For what they work with here is the USPS rate chart.
https://postcalc.usps.com/?country=10440
Play with that (use 90210 as your US address) and you will see it is not eBay or the seller who is making those charges.
With one exception.
USPS puts the most expensive choice at the top of the list and the least at the bottom.
Most sellers don't realize that tracking, which is very important to sellers, is included with the cheapest option too.
At least with the last round of NAFTA decisions our duty free allowance from the US rose t0 $150Cdn and our tax free allowance to $40Cdn.
09-10-2023 01:41 PM - edited 09-10-2023 01:43 PM
I used to price my items far below market value and to compensated for that, I'd charge exorbitant shipping fees. This was done so I wouldn't have to pay eBay as much, and I'd recuperate the fees that I would have to pay through the shipping costs the seller would have had to pay.
09-10-2023 08:05 PM
and that is the very reason for eBay implementing the fees on shipping many years back....

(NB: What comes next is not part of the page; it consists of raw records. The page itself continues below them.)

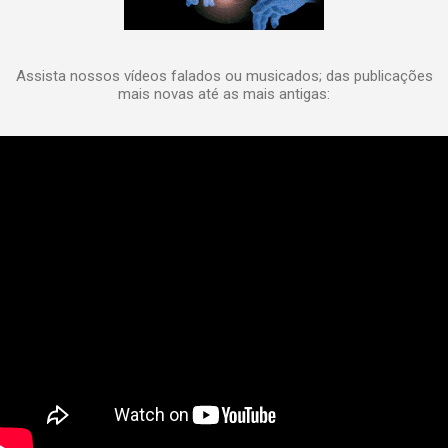
Assista nossos vídeos falados ou musicados; das publicações
mais novas até as mais antigas: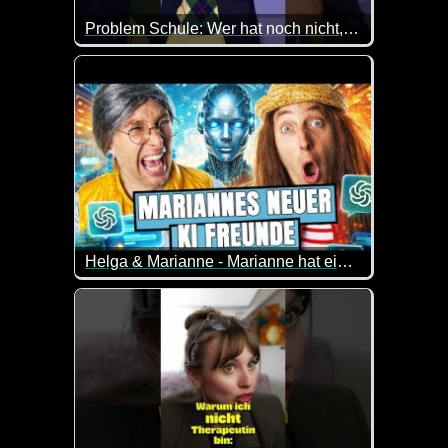
Problem Schule: Wer hat noch nicht, wer will nochmal? Olaf Schubert
Olaf Schubert berichtet über das Thema Lehrermange
Helga & Marianne - Marianne hat einen KI Freund
Marianne ist glücklich, denn sie hat mit Chatgpt ein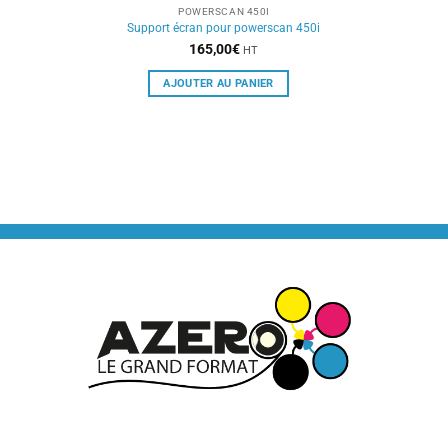
POWERSCAN 450I
Support écran pour powerscan 450i
165,00
€
HT
AJOUTER AU PANIER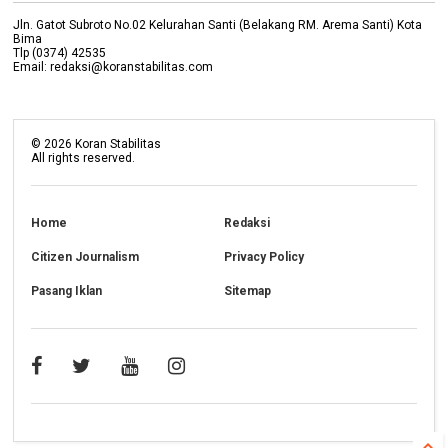
Jln. Gatot Subroto No.02 Kelurahan Santi (Belakang RM. Arema Santi) Kota
Bima
Tlp (0374) 42535
Email: redaksi@koranstabilitas.com
©
2026
Koran Stabilitas
All rights reserved.
Home
Redaksi
Citizen Journalism
Privacy Policy
Pasang Iklan
Sitemap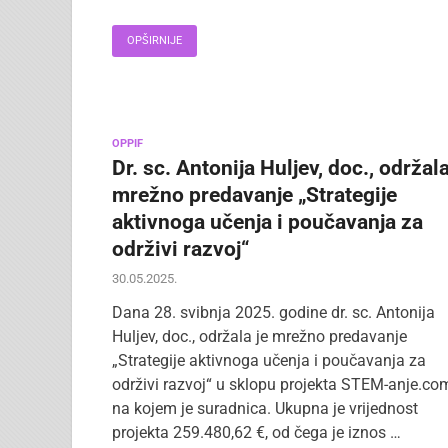
OPŠIRNIJE
OPPIF
Dr. sc. Antonija Huljev, doc., održal
mrežno predavanje „Strategije
aktivnoga učenja i poučavanja za
održivi razvoj“
30.05.2025.
Dana 28. svibnja 2025. godine dr. sc. Antonija
Huljev, doc., održala je mrežno predavanje
„Strategije aktivnoga učenja i poučavanja za
održivi razvoj“ u sklopu projekta STEM-anje.co
na kojem je suradnica. Ukupna je vrijednost
projekta 259.480,62 €, od čega je iznos …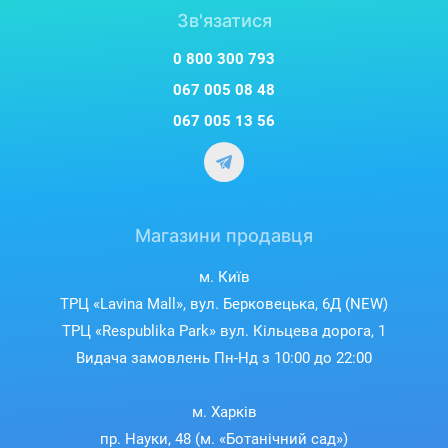
Зв'язатися
0 800 300 793
067 005 08 48
067 005 13 56
Магазини продавця
м. Київ
ТРЦ «Lavina Mall», вул. Берковецька, 6Д (NEW)
ТРЦ «Respublika Park» вул. Кільцева дорога, 1
Видача замовлень Пн-Нд з 10:00 до 22:00
м. Харків
пр. Науки, 48 (м. «Ботанічний сад»)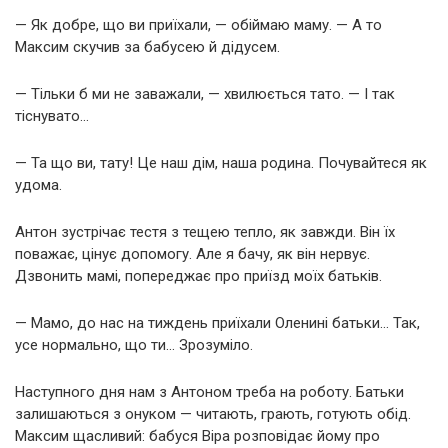
— Як добре, що ви приїхали, — обіймаю маму. — А то
Максим скучив за бабусею й дідусем.
— Тільки б ми не заважали, — хвилюється тато. — І так
тіснувато…
— Та що ви, тату! Це наш дім, наша родина. Почувайтеся як
удома.
Антон зустрічає тестя з тещею тепло, як завжди. Він їх
поважає, цінує допомогу. Але я бачу, як він нервує.
Дзвонить мамі, попереджає про приїзд моїх батьків.
— Мамо, до нас на тиждень приїхали Оленині батьки… Так,
усе нормально, що ти… Зрозуміло.
Наступного дня нам з Антоном треба на роботу. Батьки
залишаються з онуком — читають, грають, готують обід.
Максим щасливий: бабуся Віра розповідає йому про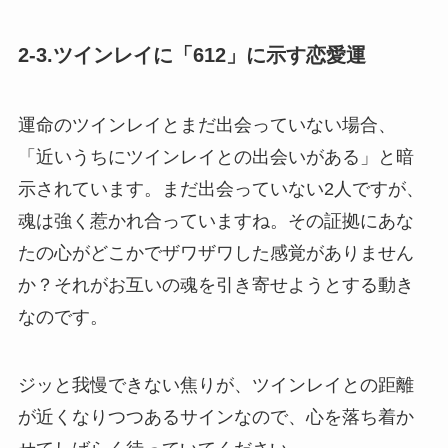
2-3.ツインレイに「612」に示す恋愛運
運命のツインレイとまだ出会っていない場合、
「近いうちにツインレイとの出会いがある」と暗
示されています。まだ出会っていない2人ですが、
魂は強く惹かれ合っていますね。その証拠にあな
たの心がどこかでザワザワした感覚がありません
か？それがお互いの魂を引き寄せようとする動き
なのです。
ジッと我慢できない焦りが、ツインレイとの距離
が近くなりつつあるサインなので、心を落ち着か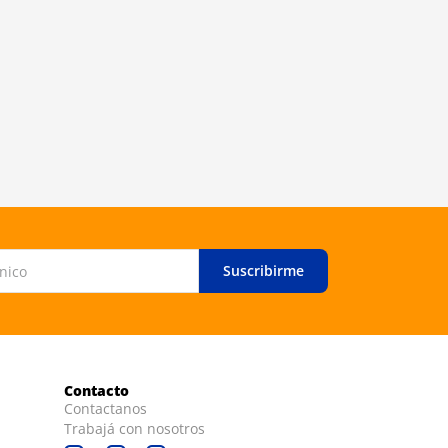
Suscribirme
Contacto
Contactanos
Trabajá con nosotros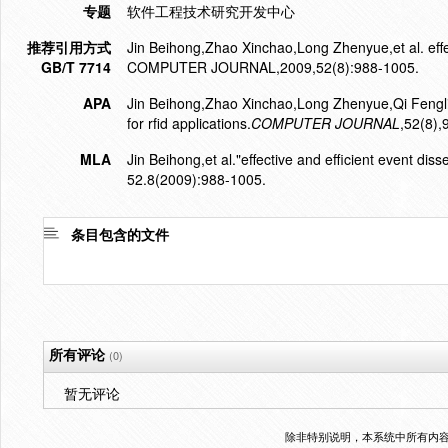
专题
软件工程技术研究开发中心
推荐引用方式
Jin Beihong,Zhao Xinchao,Long Zhenyue,et al. effect
GB/T 7714
COMPUTER JOURNAL,2009,52(8):988-1005.
APA
Jin Beihong,Zhao Xinchao,Long Zhenyue,Qi Fenglia
for rfid applications.
COMPUTER JOURNAL
,52(8),
MLA
Jin Beihong,et al."effective and efficient event disse
52.8(2009):988-1005.
条目包含的文件
所有评论
(0)
暂无评论
除非特别说明，本系统中所有内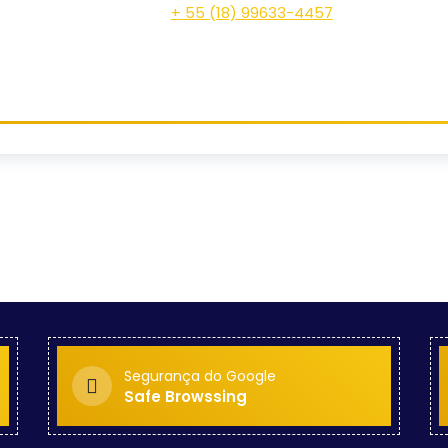
+ 55 (18) 99633-4457
Segurança do Google
Safe Browssing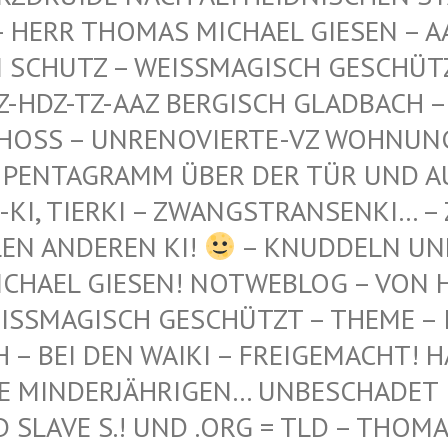
 THOMAS MICHAEL GIESEN – AAZ-AA
TZ – WEISSMAGISCH GESCHÜTZT – AA
-TZ-AAZ BERGISCH GLADBACH – AN DE
 – UNRENOVIERTE-VZ WOHNUNG – WES
GRAMM ÜBER DER TÜR UND AUF DEM 
ERKI – ZWANGSTRANSENKI… – ZWANGS
DEREN KI!
– KNUDDELN UN
CHAEL GIESEN! NOTWEBLOG – VON H
SSMAGISCH GESCHÜTZT – THEME – INT
 BEI DEN WAIKI – FREIGEMACHT! HAB'
 MINDERJÄHRIGEN… UNBESCHADET IN 
AVE S.! UND .ORG = TLD – THOMAS L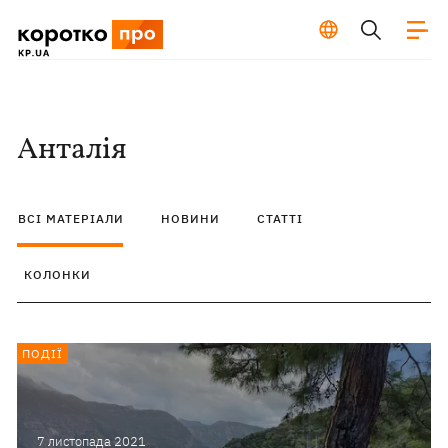
Анталія
ВСІ МАТЕРІАЛИ
НОВИНИ
СТАТТІ
КОЛОНКИ
ПОДІЇ
7 листопада 2021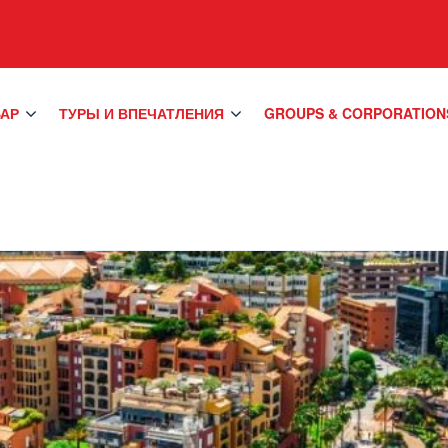
БАР
ТУРЫ И ВПЕЧАТЛЕНИЯ
GROUPS & CORPORATION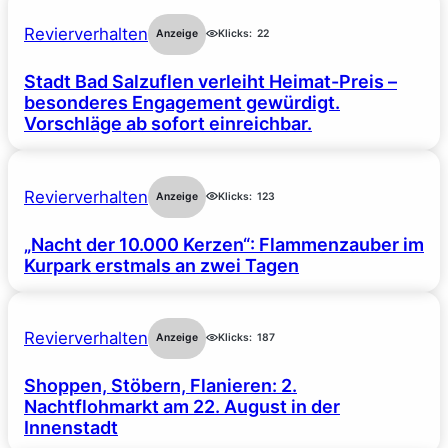
Revierverhalten
Anzeige
Klicks:
22
Stadt Bad Salzuflen verleiht Heimat-Preis –
besonderes Engagement gewürdigt.
Vorschläge ab sofort einreichbar.
Revierverhalten
Anzeige
Klicks:
123
„Nacht der 10.000 Kerzen“: Flammenzauber im
Kurpark erstmals an zwei Tagen
Revierverhalten
Anzeige
Klicks:
187
Shoppen, Stöbern, Flanieren: 2.
Nachtflohmarkt am 22. August in der
Innenstadt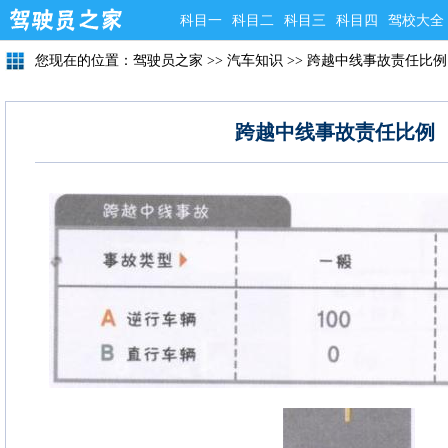
科目一
科目二
科目三
科目四
驾校大全
您现在的位置：
驾驶员之家
>>
汽车知识
>>
跨越中线事故责任比例
跨越中线事故责任比例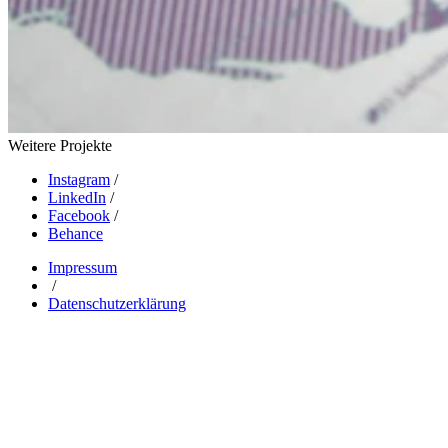
Weitere Projekte
Instagram
/
LinkedIn
/
Facebook
/
Behance
Impressum
/
Datenschutzerklärung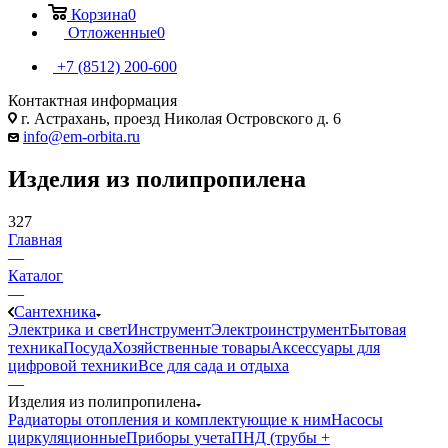
Корзина
0
Отложенные
0
+7 (8512) 200-600
Контактная информация
г. Астрахань, проезд Николая Островского д. 6
info@em-orbita.ru
Изделия из полипропилена
327
Главная
—
Каталог
—
Сантехника
Электрика и свет
Инструмент
Электроинструмент
Бытовая
техника
Посуда
Хозяйственные товары
Аксессуары для
цифровой техники
Все для сада и отдыха
—
Изделия из полипропилена
Радиаторы отопления и комплектующие к ним
Насосы
циркуляционные
Приборы учета
ПНД (трубы +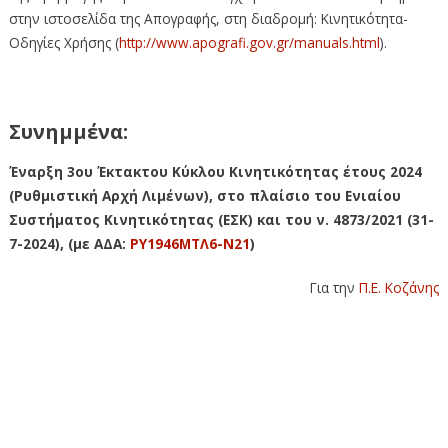
στην ιστοσελίδα της Απογραφής, στη διαδρομή: Κινητικότητα-
Οδηγίες Χρήσης (
http://www.apografi.gov.gr/manuals.html
).
Συνημμένα:
Έναρξη 3ου Έκτακτου Κύκλου Κινητικότητας έτους 2024
(Ρυθμιστική Αρχή Λιμένων), στο πλαίσιο του Ενιαίου
Συστήματος Κινητικότητας (ΕΣΚ) και του ν. 4873/2021 (31-
7-2024), (με ΑΔΑ:
ΡΥ1946ΜΤΛ6-Ν21
)
Για την
Π.Ε. Κοζάνης
Έναρξη 3ου Έκτακτου Κύκλου Κινητικότητας
έτους 2024 (Ρυθμιστική Αρχή Λιμένων), στο
πλαίσιο του Ενιαίου Συστήματος
Κινητικότητας (ΕΣΚ) και του ν. 4873/2021 (31-
7-2024)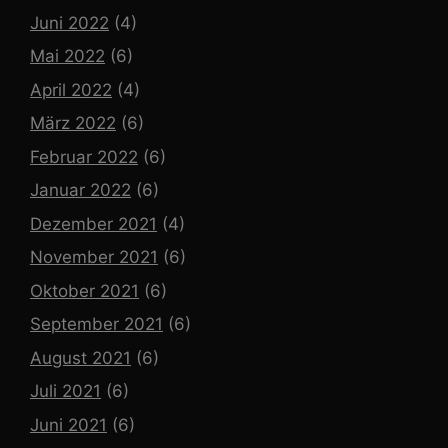
Juni 2022
(4)
Mai 2022
(6)
April 2022
(4)
März 2022
(6)
Februar 2022
(6)
Januar 2022
(6)
Dezember 2021
(4)
November 2021
(6)
Oktober 2021
(6)
September 2021
(6)
August 2021
(6)
Juli 2021
(6)
Juni 2021
(6)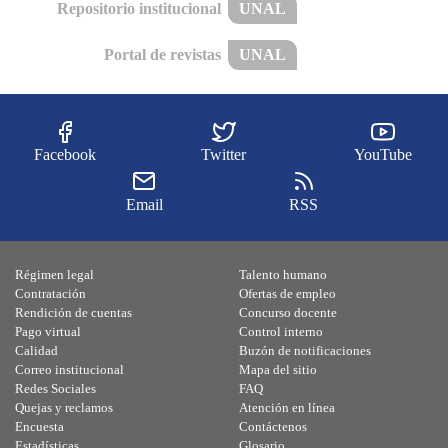
Repositorio institucional
UNAL
Portal de revistas
UNAL
Facebook
Twitter
YouTube
Email
RSS
Régimen legal
Talento humano
Contratación
Ofertas de empleo
Rendición de cuentas
Concurso docente
Pago virtual
Control interno
Calidad
Buzón de notificaciones
Correo institucional
Mapa del sitio
Redes Sociales
FAQ
Quejas y reclamos
Atención en línea
Encuesta
Contáctenos
Estadísticas
Glosario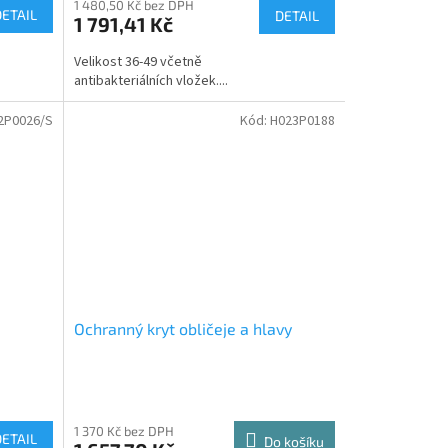
1 480,50 Kč bez DPH
DETAIL
DETAIL
1 791,41 Kč
Velikost 36-49 včetně
antibakteriálních vložek....
2P0026/S
Kód:
H023P0188
Ochranný kryt obličeje a hlavy
1 370 Kč bez DPH
DETAIL
Do košíku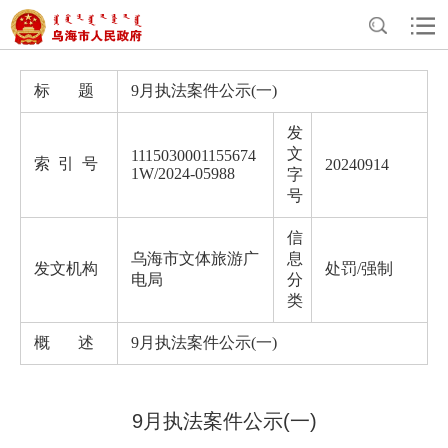
>
>
>
>
首页
政务公开
政府信息公开
法定主动公开内容
处罚/强制
标 题
9月执法案件公示(一)
发
文
1115030001155674
索 引 号
20240914
1W/2024-05988
字
号
信
乌海市文体旅游广
息
发文机构
处罚/强制
电局
分
类
概 述
9月执法案件公示(一)
9月执法案件公示(一)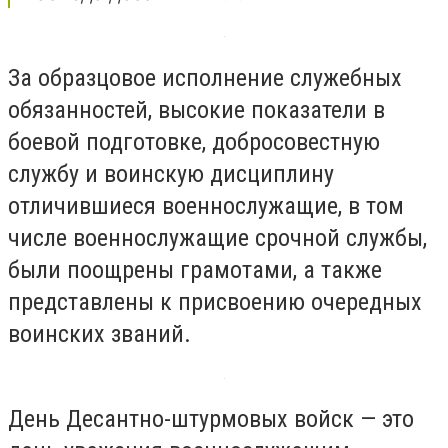
За образцовое исполнение служебных
обязанностей, высокие показатели в
боевой подготовке, добросовестную
службу и воинскую дисциплину
отличившиеся военнослужащие, в том
числе военнослужащие срочной службы,
были поощрены грамотами, а также
представлены к присвоению очередных
воинских званий.
День Десантно-штурмовых войск — это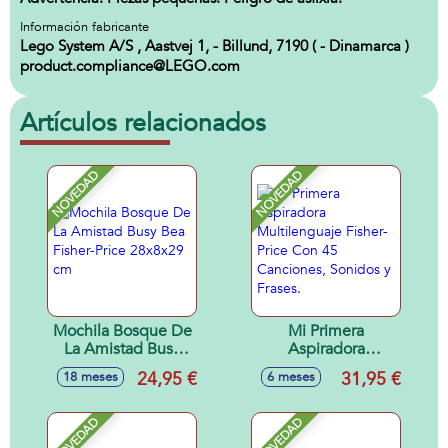
Información fabricante
Lego System A/S , Aastvej 1, - Billund, 7190 ( - Dinamarca )
product.compliance@LEGO.com
Artículos relacionados
NOVEDAD
NOVEDAD
Mochila Bosque De
Mi Primera
La Amistad Busy
Aspiradora
Bea Fisher-Price
Multilenguaje
24,95 €
31,95 €
18 meses
6 meses
28x8x29 cm
Fisher-Price Con 45
Canciones, Sonidos
y Frases.
NOVEDAD
NOVEDAD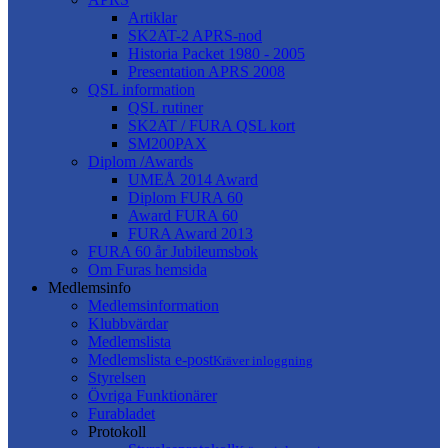
Artiklar
SK2AT-2 APRS-nod
Historia Packet 1980 - 2005
Presentation APRS 2008
QSL information
QSL rutiner
SK2AT / FURA QSL kort
SM200PAX
Diplom /Awards
UMEÅ 2014 Award
Diplom FURA 60
Award FURA 60
FURA Award 2013
FURA 60 år Jubileumsbok
Om Furas hemsida
Medlemsinfo
Medlemsinformation
Klubbvärdar
Medlemslista
Medlemslista e-post
Kräver inloggning
Styrelsen
Övriga Funktionärer
Furabladet
Protokoll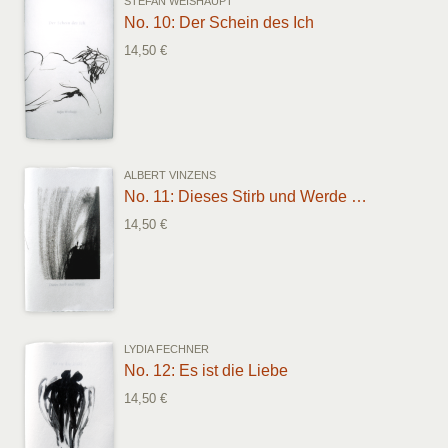
STEFAN WEISHAUPT
No. 10: Der Schein des Ich
14,50 €
ALBERT VINZENS
No. 11: Dieses Stirb und Werde …
14,50 €
LYDIA FECHNER
No. 12: Es ist die Liebe
14,50 €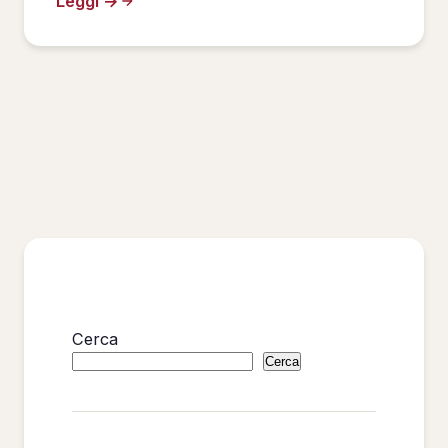
Leggi →
Cerca
Cerca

09-10-2023 08:12 PM - edited 09-10-2023 08:14 PM
@bhch-37 wrote:I used to price my items far below market value and to compensated for that, I'd charge exorbitant shipping fees. This was done so I wouldn't have to pay eBay as much, and I'd recuperate the fees that I would have to pay through the shipping costs the seller would have had to pay.
The prevalence of this practice is one reason why eBay started charging final value fees to sellers on the entire transaction value—that includes the shipping charge—in 2011.